The Netherlands’ Data Protection Authority has warned the store’s owner not to use the biometric capability on cameras at its entrance. Doing so, according to the regulator, would violate Dutch privacy rules.
It is not clear if the warning, issued December 15, was a final result of the authority’s action last December or if it was a response to store executives saying they had found a regulatory loophole.
The supermarket’s name has not been revealed in government documents or media reports. The regulator published its account of the situation (in Dutch here).
(An article in DutchReview describes a Dutch outlet of the Jumbo supermarket chain tussling with the Dutch Data Protection Authority over face scanning systems.)

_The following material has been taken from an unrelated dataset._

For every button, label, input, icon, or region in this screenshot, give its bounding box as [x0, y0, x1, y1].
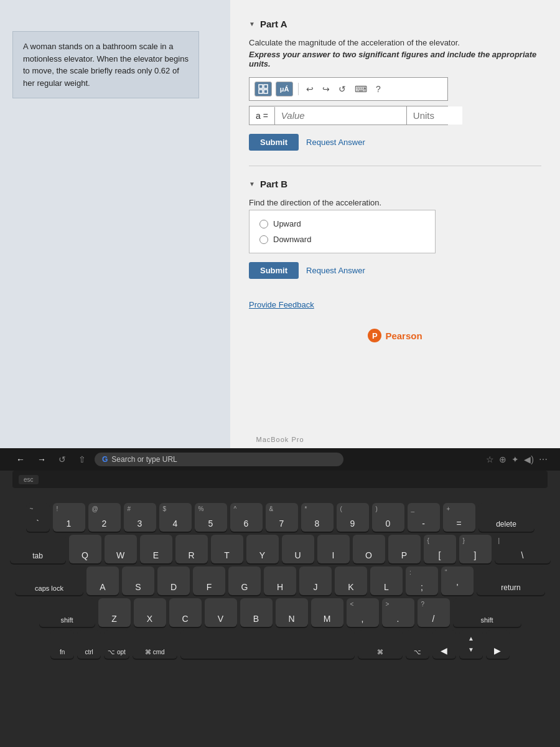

A Translate version of the announcement states that the business wanted to spot thieves and other people posing threats before they could enter the store. Store executives reportedly told the government that only the images of people who have been caught stealing were stored. How long they were stored could not be determined.

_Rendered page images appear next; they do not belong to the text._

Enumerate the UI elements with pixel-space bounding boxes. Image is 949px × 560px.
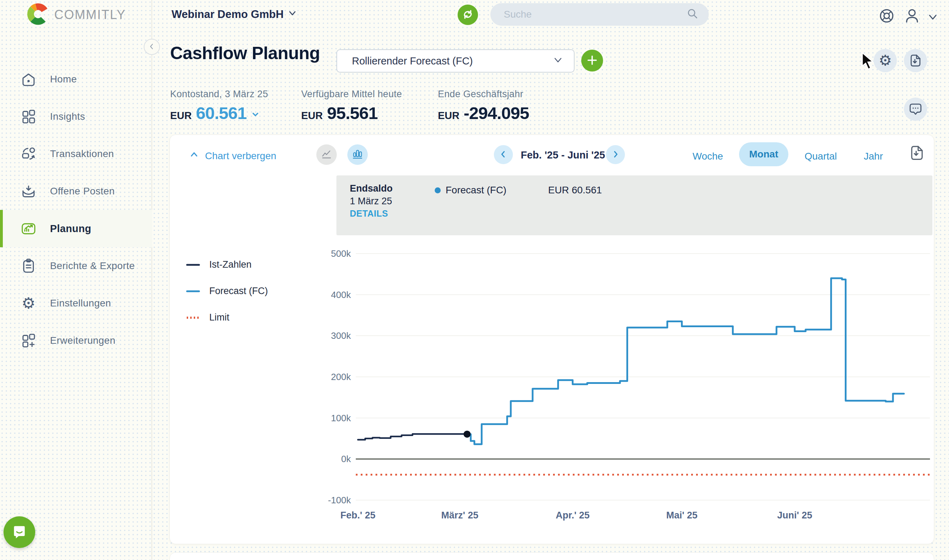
chevron-right-icon bbox=[611, 150, 620, 160]
granularity-quartal[interactable]: Quartal bbox=[804, 151, 837, 162]
chevron-down-icon bbox=[552, 54, 564, 68]
feedback-button[interactable] bbox=[904, 98, 927, 121]
transactions-icon bbox=[20, 146, 37, 162]
bar-chart-toggle[interactable] bbox=[347, 145, 368, 165]
sidebar-item-label: Transaktionen bbox=[50, 148, 114, 160]
granularity-woche[interactable]: Woche bbox=[692, 151, 723, 162]
account-menu-chevron[interactable] bbox=[926, 11, 939, 24]
hide-chart-label: Chart verbergen bbox=[205, 151, 276, 162]
refresh-icon bbox=[461, 8, 475, 22]
granularity-jahr[interactable]: Jahr bbox=[864, 151, 883, 162]
svg-text:200k: 200k bbox=[331, 372, 351, 382]
sidebar-item-transaktionen[interactable]: Transaktionen bbox=[0, 135, 152, 172]
line-swatch-icon bbox=[186, 289, 200, 293]
extensions-plus-icon bbox=[20, 332, 37, 349]
scenario-select-value: Rollierender Forecast (FC) bbox=[352, 55, 473, 67]
brand-name: COMMITLY bbox=[54, 8, 126, 22]
tooltip-series-label: Forecast (FC) bbox=[446, 185, 506, 196]
planning-chart-icon bbox=[20, 220, 37, 237]
inbox-arrow-icon bbox=[20, 183, 37, 199]
svg-text:500k: 500k bbox=[331, 249, 351, 259]
sidebar-item-label: Planung bbox=[50, 223, 91, 235]
tooltip-date: 1 März 25 bbox=[350, 196, 392, 207]
legend-item-limit[interactable]: Limit bbox=[186, 312, 268, 323]
search-bar bbox=[491, 3, 709, 26]
gear-icon: ⚙ bbox=[878, 53, 892, 68]
hide-chart-toggle[interactable]: Chart verbergen bbox=[189, 149, 276, 162]
chart-legend: Ist-Zahlen Forecast (FC) Limit bbox=[186, 259, 268, 323]
sidebar-item-einstellungen[interactable]: ⚙ Einstellungen bbox=[0, 285, 152, 322]
sidebar-collapse-button[interactable] bbox=[144, 39, 160, 55]
company-switcher[interactable]: Webinar Demo GmbH bbox=[172, 8, 298, 21]
kpi-ende-geschaeftsjahr: Ende Geschäftsjahr EUR -294.095 bbox=[438, 89, 529, 123]
document-download-icon bbox=[908, 157, 926, 162]
legend-item-ist-zahlen[interactable]: Ist-Zahlen bbox=[186, 259, 268, 270]
legend-item-forecast[interactable]: Forecast (FC) bbox=[186, 286, 268, 297]
series-dot-icon bbox=[435, 188, 441, 193]
tooltip-value: EUR 60.561 bbox=[548, 185, 602, 196]
sidebar-item-offene-posten[interactable]: Offene Posten bbox=[0, 172, 152, 210]
date-range-label: Feb. '25 - Juni '25 bbox=[521, 149, 605, 161]
line-swatch-icon bbox=[186, 263, 200, 267]
chat-bubble-icon bbox=[11, 523, 28, 542]
document-download-icon bbox=[908, 53, 923, 69]
sidebar-item-label: Home bbox=[50, 74, 77, 85]
svg-text:März' 25: März' 25 bbox=[441, 510, 478, 520]
search-input[interactable] bbox=[504, 9, 686, 20]
sidebar-item-planung[interactable]: Planung bbox=[0, 210, 152, 247]
add-plan-button[interactable] bbox=[581, 50, 603, 71]
tooltip-details-link[interactable]: DETAILS bbox=[350, 209, 388, 219]
chart-download-button[interactable] bbox=[908, 144, 926, 162]
sidebar-item-label: Erweiterungen bbox=[50, 335, 115, 346]
sidebar-item-home[interactable]: Home bbox=[0, 61, 152, 98]
account-button[interactable] bbox=[904, 8, 920, 25]
sidebar-item-erweiterungen[interactable]: Erweiterungen bbox=[0, 322, 152, 359]
kpi-label: Ende Geschäftsjahr bbox=[438, 89, 529, 100]
kpi-kontostand: Kontostand, 3 März 25 EUR 60.561 bbox=[170, 89, 268, 123]
kpi-currency: EUR bbox=[170, 110, 192, 122]
kpi-verfuegbare-mittel: Verfügbare Mittel heute EUR 95.561 bbox=[301, 89, 402, 123]
kpi-value: -294.095 bbox=[464, 103, 529, 123]
cashflow-step-chart[interactable]: 500k400k300k200k100k0k-100kFeb.' 25März'… bbox=[324, 249, 934, 531]
svg-text:Apr.' 25: Apr.' 25 bbox=[555, 510, 589, 520]
kpi-currency: EUR bbox=[301, 110, 323, 122]
kontostand-expand-icon[interactable] bbox=[251, 110, 260, 120]
sidebar-item-label: Einstellungen bbox=[50, 298, 111, 309]
next-section-card bbox=[169, 552, 934, 560]
dotted-swatch-icon bbox=[186, 316, 200, 320]
line-chart-toggle[interactable] bbox=[316, 145, 337, 165]
chevron-down-icon bbox=[287, 8, 298, 21]
chevron-left-icon bbox=[148, 43, 156, 51]
kpi-value: 95.561 bbox=[327, 103, 378, 123]
range-next-button[interactable] bbox=[606, 145, 625, 164]
granularity-monat[interactable]: Monat bbox=[739, 142, 788, 166]
range-prev-button[interactable] bbox=[494, 145, 513, 164]
line-chart-icon bbox=[320, 148, 333, 162]
gear-icon: ⚙ bbox=[20, 295, 37, 311]
company-name: Webinar Demo GmbH bbox=[172, 8, 284, 21]
chart-tooltip-bar: Endsaldo 1 März 25 DETAILS Forecast (FC)… bbox=[337, 175, 932, 235]
chevron-left-icon bbox=[499, 150, 508, 160]
svg-text:Juni' 25: Juni' 25 bbox=[777, 510, 812, 520]
svg-text:Feb.' 25: Feb.' 25 bbox=[340, 510, 375, 520]
kpi-label: Kontostand, 3 März 25 bbox=[170, 89, 268, 100]
refresh-button[interactable] bbox=[458, 5, 478, 25]
tooltip-series: Forecast (FC) bbox=[435, 185, 506, 196]
help-button[interactable] bbox=[878, 8, 895, 25]
sidebar: COMMITLY Home Insights Transaktionen bbox=[0, 0, 152, 560]
svg-text:400k: 400k bbox=[331, 289, 351, 300]
legend-label: Limit bbox=[209, 312, 229, 323]
search-icon[interactable] bbox=[686, 7, 700, 22]
scenario-select[interactable]: Rollierender Forecast (FC) bbox=[337, 49, 575, 72]
chevron-up-icon bbox=[189, 149, 199, 162]
clipboard-icon bbox=[20, 258, 37, 274]
sidebar-item-label: Insights bbox=[50, 111, 85, 122]
sidebar-item-berichte-exporte[interactable]: Berichte & Exporte bbox=[0, 247, 152, 285]
sidebar-item-label: Berichte & Exporte bbox=[50, 260, 135, 272]
sidebar-item-insights[interactable]: Insights bbox=[0, 98, 152, 135]
export-download-button[interactable] bbox=[904, 49, 927, 72]
comment-dots-icon bbox=[908, 102, 923, 117]
brand-logo[interactable]: COMMITLY bbox=[27, 3, 126, 27]
chat-launcher-button[interactable] bbox=[3, 516, 35, 548]
svg-text:0k: 0k bbox=[341, 454, 351, 464]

Images of those not subject to shopping bans were erased in “seconds.” It is not clear how images of newly successful shoplifters were obtained. The biometric data storage is an issue, but more problematic is the indiscriminate recording and analysis, the authority said, citing the EU’s General Data Protection Regulation.
The GDPR allows supermarket surveillance if subjects give their explicit permission. Regulators reported that the store owner put notices at their entrance, but that was judged too passive to be considered explicit consent.
The second loophole allows the use of facial recognition systems if their use will serve the public interest. The authority has said the store’s deployment does not fit that definition.
It is not known if the store can appeal further.
The Dutch regulator handed out a fine of nearly $800,000 earlier this year for a GDPR violation related to a fingerprint biometric time and attendance system.
Earlier this year, a very similar clash occurred in Portland, Oregon. In that case, a regional food store wanted to put facial recognition systems at the entrance of its stores to dissuade criminals.
The move met with vocal opposition from residents.